If you get to a point where you have a bf who really loves you, and you trust him. Tell him what you want to try and tell him to be nice. I think you both will have a great time. :)
 
Okay, so I'm hoping for your guys help to why I feel this way. So basically, since in my early teens I realized that tickling turns me on really easily. *sorry if this is personal* But right when I started fantasizing sexy scenarios, I would think about being tickled helplessly by a hot sexy guy, and I would get turned on SO quickly from it. Eventually I turned to the internet and enjoyed watching people being tied down in bondage and tickled relentlessly. Just letting you know, I am a straight girl. I can get somewhat turned on by watching guys get tickled.. But not much. I get the horniest when I watch videos of girls being tickled, because I imagine myself in their situation and it turns me on.
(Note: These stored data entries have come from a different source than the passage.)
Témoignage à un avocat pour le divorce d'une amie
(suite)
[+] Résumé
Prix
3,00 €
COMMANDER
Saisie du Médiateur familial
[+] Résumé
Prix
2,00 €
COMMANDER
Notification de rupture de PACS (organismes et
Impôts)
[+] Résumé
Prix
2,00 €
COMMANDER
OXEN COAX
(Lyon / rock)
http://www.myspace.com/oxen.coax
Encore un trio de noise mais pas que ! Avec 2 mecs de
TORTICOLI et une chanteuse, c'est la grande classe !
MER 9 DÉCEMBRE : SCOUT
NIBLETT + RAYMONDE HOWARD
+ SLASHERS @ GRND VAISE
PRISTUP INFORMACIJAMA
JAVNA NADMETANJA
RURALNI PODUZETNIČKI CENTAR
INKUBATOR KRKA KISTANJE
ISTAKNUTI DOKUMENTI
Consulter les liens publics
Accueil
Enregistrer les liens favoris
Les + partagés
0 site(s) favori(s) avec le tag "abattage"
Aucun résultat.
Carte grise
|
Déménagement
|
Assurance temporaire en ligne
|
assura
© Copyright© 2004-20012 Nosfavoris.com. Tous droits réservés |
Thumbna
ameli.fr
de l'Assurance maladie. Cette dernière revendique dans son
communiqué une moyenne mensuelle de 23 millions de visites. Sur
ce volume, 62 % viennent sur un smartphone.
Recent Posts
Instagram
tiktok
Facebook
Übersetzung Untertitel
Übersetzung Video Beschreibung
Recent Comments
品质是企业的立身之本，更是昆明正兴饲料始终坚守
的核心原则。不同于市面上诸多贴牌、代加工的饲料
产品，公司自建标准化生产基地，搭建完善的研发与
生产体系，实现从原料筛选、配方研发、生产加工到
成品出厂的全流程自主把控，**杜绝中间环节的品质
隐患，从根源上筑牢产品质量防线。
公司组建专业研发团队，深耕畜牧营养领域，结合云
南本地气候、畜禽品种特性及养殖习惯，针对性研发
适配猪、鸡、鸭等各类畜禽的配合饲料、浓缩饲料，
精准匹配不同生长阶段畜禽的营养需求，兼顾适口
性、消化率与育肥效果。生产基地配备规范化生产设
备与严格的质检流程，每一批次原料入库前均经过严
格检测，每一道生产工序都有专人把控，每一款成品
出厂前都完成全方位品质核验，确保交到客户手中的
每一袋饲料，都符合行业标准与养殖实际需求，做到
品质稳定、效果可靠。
Now this is the weird part. So I have kept my fetish a secret for a really long time bc I am afraid people will judge me for it, but also because I also think I have this strange deep fear of being tickled. Like, the thought of being tied up and tickled without mercy for a long time terrifies me. For example, whenever a family member or friend tries to tickle me I FREAK OUT and run as fast as I can in the opposite direction like I literally can't stand the thought of it. Like a part of me would rather stap myself and die then be tickled and have no way at all to escape it... But at the same time, thinking about being tickled or watching or reading tickle stories brings me a lot of joy (if that sounds weird sorry lol) and it turns me on SO much. Oh i should probably mention that it only turns me on with the idea of ME being tickled.. The idea of me tickling someone else doesn't excite me nearly as much. I am just confused why I am so conflicted here.

One reason I have been thinking as to why I am afraid of being tied down and tickled is the concept of loss of control and not being able to control things, and that scares the hell out of me. But maybe at the same time loss of control turns me on?? Idk my mind is so confusing.

Another thing I was thinking of is maybe I will only accept boyfriends tickling me (none really have in the past so I wouldn't know for sure), because I see tickling in a very sexual way. And maybe that's why I get especially freaked out when my family members or strictly friends try to tickle me? Bc I see it sexually.. But idk...

Anyone know why I am like this? I love tickling and the idea of being tickled, but I am afraid of ACTUALLY being tickled and try to avoid bc it scares me? I figured this was the best place to ask.. Anyone experience this? Should I try to overcome my fear or something? Is actually being tickled enjoyable? I'm just confused and trying to figure out my fetish/fear. Any advice? And sorry if this was rlly long I just needed to let this out:/

All of it sounds very familiar. I get super turned on by the idea of a hot guy tickling me but am terrified if a 'wrong' person attempts to do it. It feels like a violation of my sexuality because it's such an intense turn-on for me. It took me almost a year to tell my bf that I'm into having my armpits stroked when he goes down on me, and another two to come out as someone who just really enjoys being tickled. He does not share my interest but will indulge in it because he's seen the effect it has on me. So as others have said, trust is essential. And for me, also sexual attraction. The two must be there at the same time for it to be enjoyable.